At that same event, World Jewish Congress President Ronald S. Lauder stated that the Red Cross “chose silence” during the Holocaust, joining the global chorus of indifference which allowed the Nazis to murder six million Jews.
In modern times, the Red Cross has again failed to protect civilians, it has again failed as a humanitarian organization because it has lost its moral compass, it again chose silence when Jews and Israelis were targeted for extermination.
It has failed to do its job.
But now there is an opportunity for the Red Cross to regain its moral compass and to begin to do right by the Jewish people. Thanks to Israel’s military pressure, for the first time, it will be able to visit Israelis held captive by Hamas, to speak with them and ensure that their medical needs and human rights are being cared for.

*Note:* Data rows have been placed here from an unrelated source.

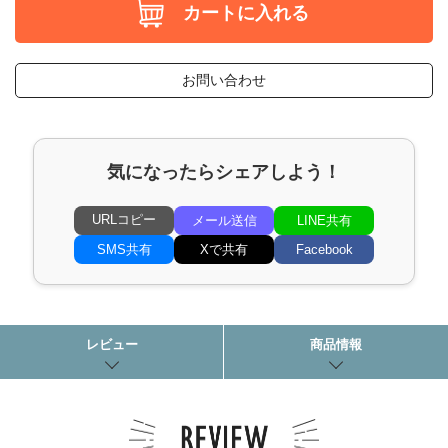
カートに入れる
お問い合わせ
気になったらシェアしよう！
URLコピー
メール送信
LINE共有
SMS共有
Xで共有
Facebook
レビュー
商品情報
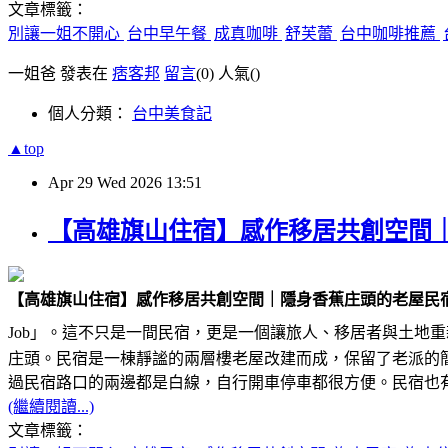
文章標籤：
別讓一姐不開心
台中早午餐
成真咖啡
舒芙蕾
台中咖啡推薦
一姐爸 發表在
痞客邦
留言
(0)
人氣(
)
個人分類：
台中美食記
▲top
Apr
29
Wed
2026
13:51
【高雄旗山住宿】感作移居共創空間
【高雄旗山住宿】感作移居共創空間｜隱身香蕉庄頭的老屋民
Job」。這不只是一間民宿，更是一個讓旅人、移居者與土地重
庄頭。民宿是一棟靜謐的兩層樓老屋改建而成，保留了老派的
過民宿路口的兩邊都是白線，自行開車停車都很方便。民宿也
(繼續閱讀...)
文章標籤：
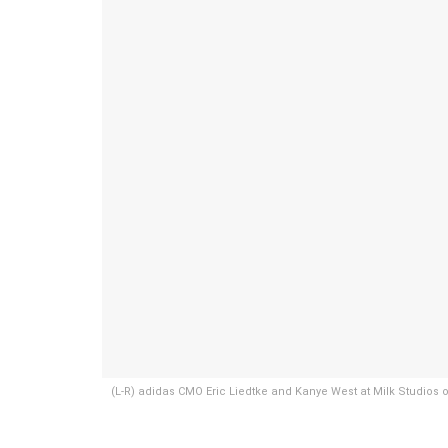
(L-R) adidas CMO Eric Liedtke and Kanye West at Milk Studios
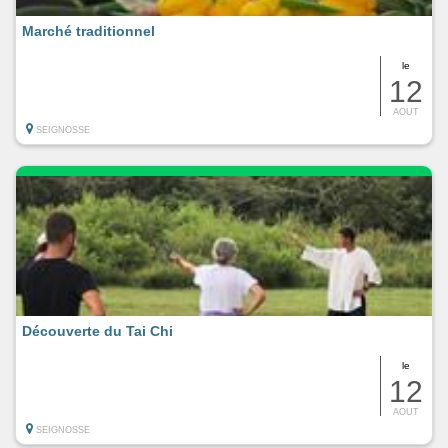
Marché traditionnel
le
12
AOUT
SEIGNOSSE
Découverte du Tai Chi
le
12
AOUT
SEIGNOSSE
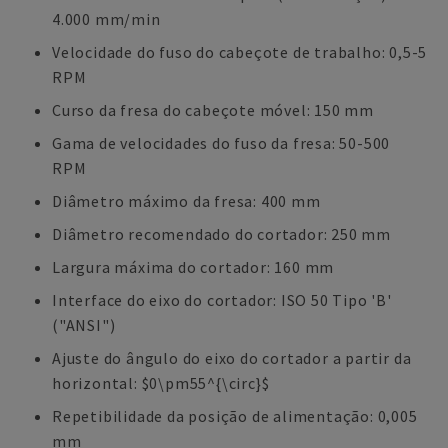
4.000 mm/min
Velocidade do fuso do cabeçote de trabalho: 0,5-5
RPM
Curso da fresa do cabeçote móvel: 150 mm
Gama de velocidades do fuso da fresa: 50-500
RPM
Diâmetro máximo da fresa: 400 mm
Diâmetro recomendado do cortador: 250 mm
Largura máxima do cortador: 160 mm
Interface do eixo do cortador: ISO 50 Tipo 'B'
("ANSI")
Ajuste do ângulo do eixo do cortador a partir da
horizontal: $0\pm55^{\circ}$
Repetibilidade da posição de alimentação: 0,005
mm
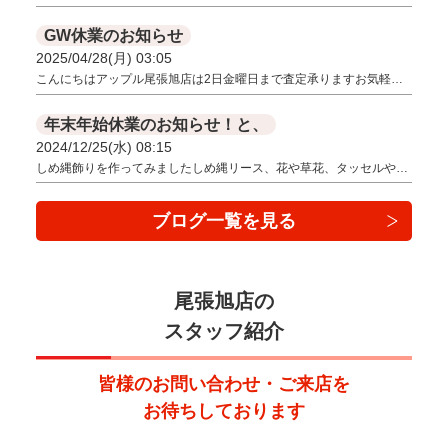
GW休業のお知らせ
2025/04/28(月) 03:05
こんにちはアップル尾張旭店は2日金曜日まで査定承りますお気軽…
年末年始休業のお知らせ！と、
2024/12/25(水) 08:15
しめ縄飾りを作ってみましたしめ縄リース、花や草花、タッセルや…
ブログ一覧を見る
尾張旭店の
スタッフ紹介
皆様のお問い合わせ・ご来店を
お待ちしております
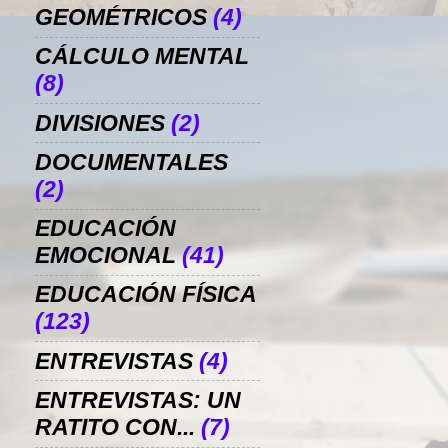
GEOMÉTRICOS
(4)
CÁLCULO MENTAL
(8)
DIVISIONES
(2)
DOCUMENTALES
(2)
EDUCACIÓN
EMOCIONAL
(41)
EDUCACIÓN FÍSICA
(123)
ENTREVISTAS
(4)
ENTREVISTAS: UN
RATITO CON...
(7)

If the Red Cross is to avoid repeating the mistakes it made during the Holocaust and which it has repeatedly made in the 17 years since Gilad Shalit was first kidnapped, it cannot be satisfied with one visit to the hostages.
The Red Cross has to continue visiting the hostages for as long as Hamas holds them captive.
The Red Cross has to publicize the plight of the nearly 200 hostages who will remain in Hamas captivity even after the current deal is completed and exert enormous pressure on Hamas to release every last hostage, including Avera Mengistu, Hisham al-Sayad, and the bodies of Hadar Goldin and Oron Shaul.
The Red Cross must realize that Hamas is a genocidal terrorist organization which has no respect whatsoever for human life, human rights, and international law and which seeks to finish the job the Nazis started, and begin treating it accordingly.
And if Hamas breaks its commitment to finally allow the Red Cross to visit its hostages or stops those visits, the Red Cross must respond with all of its strength, all of its credibility as the world’s premiere human rights organization. Because if it does not, it will lose what credibility it has left.
Will the Red Cross seize this opportunity to finally do its job where Jews and Israelis are concerned? If past and recent history is anything to go by, I wouldn’t hold my breath.
And if the Red Cross fails as it has so many times before to rise to the challenge to protect the human rights of Jews and Israelis, we must all tell them the same words the same words I shouted at that rally 14 years ago: “Do your job!”